# Lets here what you think about this



## TallAdam85 (Apr 27, 2005)

http://kwonusa.com/kwon/usa/weapons/arnis/index.htm?Artikelgruppe=4000003&SInfo=details

i was looking at kwons online catalog last night and came across this what do u guys think of it think it will work for stick fighting or not just wondering cause it 
is not a lot of money also i see that kwon now has training knifes take a look at these I like the first one and make get it cause it is prety cheap with wholesale

http://kwonusa.com/kwon/usa/kobudo/knives/index.htm?Artikelgruppe=8020021&option1=588&SInfo=details


----------



## dearnis.com (Apr 28, 2005)

Looks like a WEKAF Jacket w/ Kwon branding.  Price is consistent.
Gear for stickfighting is pretty subjective; it comes down to what are you willing to put up with.


----------



## NARC (Apr 28, 2005)

I agree, but skip the "body protection" and grab proper head gear & hand protection and go at it!....making sure you got a supply of PERCS or OXY for the pain experienced afterwards....only kidding!! %-}


----------



## arnisandyz (Apr 28, 2005)

At least they are offering FMArtists more options.

I thought this was funny.  In thier WEAPONS - Arnis/Escrima/Kali section
"CAUTION: The articles on this page are sold only for collection purposes or for supervised training in the art of Chinese Wu Shu." :idunno:


----------



## Reikon (Apr 29, 2005)

arnisandyz said:
			
		

> At least they are offering FMArtists more options.
> 
> I thought this was funny.  In thier WEAPONS - Arnis/Escrima/Kali section
> "CAUTION: The articles on this page are sold only for collection purposes or for supervised training in the art of Chinese Wu Shu." :idunno:


 Hehe or better yet:



> KWON is not respnsible for any illegal or improper use of the items found on this page.

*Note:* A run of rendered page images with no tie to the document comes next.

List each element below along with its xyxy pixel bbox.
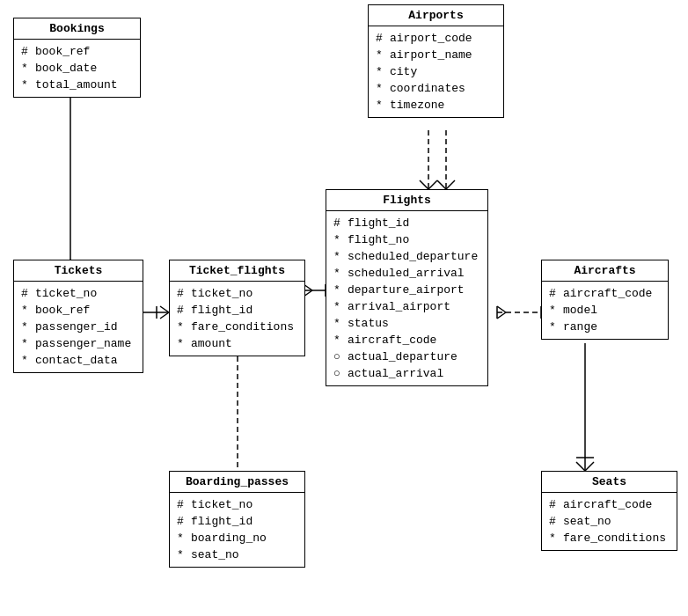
field-tf-flight-id: #flight_id	[177, 302, 297, 319]
entity-airports-title: Airports	[369, 5, 503, 26]
field-book-ref: #book_ref	[21, 43, 133, 60]
svg-line-26	[576, 462, 585, 471]
sym-hash: #	[549, 515, 563, 528]
entity-boarding-passes-body: #ticket_no #flight_id *boarding_no *seat…	[170, 493, 304, 567]
entity-seats: Seats #aircraft_code #seat_no *fare_cond…	[541, 471, 677, 551]
field-actual-dep: ○actual_departure	[333, 348, 480, 365]
entity-aircrafts: Aircrafts #aircraft_code *model *range	[541, 260, 669, 340]
sym-star: *	[177, 532, 191, 545]
field-city: *city	[376, 63, 496, 80]
field-status: *status	[333, 315, 480, 332]
field-ticket-no: #ticket_no	[21, 285, 135, 302]
field-amount: *amount	[177, 335, 297, 352]
entity-airports: Airports #airport_code *airport_name *ci…	[368, 4, 504, 118]
sym-star: *	[333, 317, 348, 330]
entity-ticket-flights: Ticket_flights #ticket_no #flight_id *fa…	[169, 260, 305, 356]
svg-line-18	[437, 180, 446, 189]
sym-star: *	[376, 65, 390, 78]
entity-flights-title: Flights	[326, 190, 487, 211]
field-airport-code: #airport_code	[376, 30, 496, 47]
sym-hash: #	[333, 216, 348, 230]
field-book-ref2: *book_ref	[21, 302, 135, 319]
field-s-aircraft-code: #aircraft_code	[549, 496, 670, 513]
entity-boarding-passes: Boarding_passes #ticket_no #flight_id *b…	[169, 471, 305, 568]
sym-star: *	[21, 78, 35, 92]
sym-hash: #	[177, 287, 191, 300]
sym-hash: #	[177, 304, 191, 317]
field-arr-airport: *arrival_airport	[333, 298, 480, 315]
sym-hash: #	[376, 32, 390, 45]
entity-aircrafts-body: #aircraft_code *model *range	[542, 282, 668, 339]
sym-star: *	[333, 250, 348, 263]
field-aircraft-code: *aircraft_code	[333, 332, 480, 348]
field-flight-no: *flight_no	[333, 231, 480, 248]
sym-star: *	[21, 354, 35, 367]
entity-tickets-title: Tickets	[14, 260, 143, 282]
sym-star: *	[376, 82, 390, 95]
sym-star: *	[376, 99, 390, 112]
sym-star: *	[177, 320, 191, 334]
sym-star: *	[333, 233, 348, 246]
sym-circle: ○	[333, 350, 348, 363]
sym-hash: #	[177, 498, 191, 511]
sym-star: *	[21, 62, 35, 75]
entity-seats-body: #aircraft_code #seat_no *fare_conditions	[542, 493, 677, 550]
sym-star: *	[177, 337, 191, 350]
entity-aircrafts-title: Aircrafts	[542, 260, 668, 282]
svg-line-22	[497, 312, 506, 319]
field-bp-ticket-no: #ticket_no	[177, 496, 297, 513]
field-sched-arr: *scheduled_arrival	[333, 265, 480, 282]
sym-star: *	[21, 320, 35, 334]
entity-boarding-passes-title: Boarding_passes	[170, 472, 304, 493]
field-boarding-no: *boarding_no	[177, 530, 297, 546]
field-timezone: *timezone	[376, 97, 496, 114]
field-airport-name: *airport_name	[376, 47, 496, 63]
entity-tickets-body: #ticket_no *book_ref *passenger_id *pass…	[14, 282, 143, 372]
sym-hash: #	[21, 45, 35, 58]
field-total-amount: *total_amount	[21, 77, 133, 93]
svg-line-27	[585, 462, 594, 471]
sym-star: *	[177, 548, 191, 561]
field-range: *range	[549, 319, 661, 335]
field-bp-flight-id: #flight_id	[177, 513, 297, 530]
svg-line-16	[420, 180, 428, 189]
field-coordinates: *coordinates	[376, 80, 496, 97]
sym-star: *	[549, 304, 563, 317]
field-book-date: *book_date	[21, 60, 133, 77]
svg-line-5	[160, 306, 169, 312]
sym-star: *	[21, 337, 35, 350]
sym-circle: ○	[333, 367, 348, 380]
field-fare-conditions: *fare_conditions	[177, 319, 297, 335]
sym-star: *	[376, 48, 390, 62]
field-dep-airport: *departure_airport	[333, 282, 480, 298]
field-model: *model	[549, 302, 661, 319]
sym-hash: #	[177, 515, 191, 528]
sym-star: *	[333, 300, 348, 313]
field-passenger-id: *passenger_id	[21, 319, 135, 335]
field-seat-no: *seat_no	[177, 546, 297, 563]
sym-star: *	[549, 532, 563, 545]
entity-ticket-flights-title: Ticket_flights	[170, 260, 304, 282]
svg-line-6	[160, 312, 169, 319]
field-flight-id: #flight_id	[333, 215, 480, 231]
sym-star: *	[21, 304, 35, 317]
sym-star: *	[549, 320, 563, 334]
field-sched-dep: *scheduled_departure	[333, 248, 480, 265]
field-tf-ticket-no: #ticket_no	[177, 285, 297, 302]
svg-line-21	[497, 306, 506, 312]
entity-flights: Flights #flight_id *flight_no *scheduled…	[326, 189, 488, 386]
sym-star: *	[333, 334, 348, 347]
entity-bookings-title: Bookings	[14, 18, 140, 40]
sym-star: *	[333, 267, 348, 280]
erd-diagram: Bookings #book_ref *book_date *total_amo…	[0, 0, 688, 616]
sym-hash: #	[549, 498, 563, 511]
entity-tickets: Tickets #ticket_no *book_ref *passenger_…	[13, 260, 143, 373]
svg-line-19	[446, 180, 455, 189]
sym-hash: #	[21, 287, 35, 300]
entity-flights-body: #flight_id *flight_no *scheduled_departu…	[326, 211, 487, 385]
entity-bookings-body: #book_ref *book_date *total_amount	[14, 40, 140, 97]
svg-line-17	[428, 180, 437, 189]
entity-airports-body: #airport_code *airport_name *city *coord…	[369, 26, 503, 117]
field-s-fare-conditions: *fare_conditions	[549, 530, 670, 546]
entity-ticket-flights-body: #ticket_no #flight_id *fare_conditions *…	[170, 282, 304, 356]
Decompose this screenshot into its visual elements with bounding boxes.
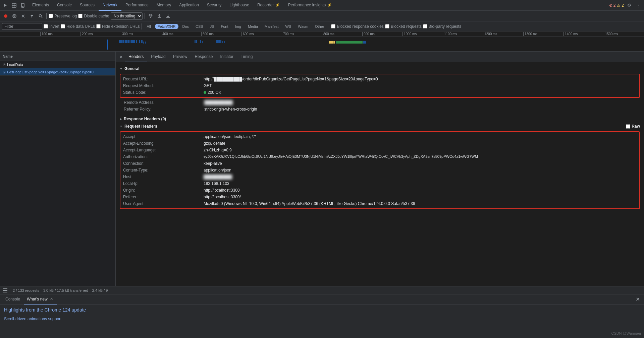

 And it's body protection.


----------



## bart (Apr 29, 2005)

Hey There,

Kwon has sponsored WEKAF teams and events in a couple of different ways over the past few years. I'm not surprised that they've accomplished a bit of branding. Honestly, I'm happy to see it on a mainstream martial arts ecommerce site. It makes it easier for instructors like myself, that don't have or want a storefront, to have students find and purchase gear on their own. I also like the price. 




			
				NARC said:
			
		

> I agree, but skip the "body protection" and grab proper head gear & hand protection and go at it!...




People bash the use of armor in training, but even if you don't want to wear it yourself, it works well when used in sparring partner style ala boxing. Your partner is padded up in a way that allows you to go to town. That type of training is invaluable. In my honest opinion, the introduction of hand protection departs more from reality than the introduction of body protection.


----------



## bart (Apr 29, 2005)

Another site with interesting gear is: 


http://www.guardup.com


I did some reading around on it and they've got an interesting collection of gear in their store. Anybody heard of them before?


----------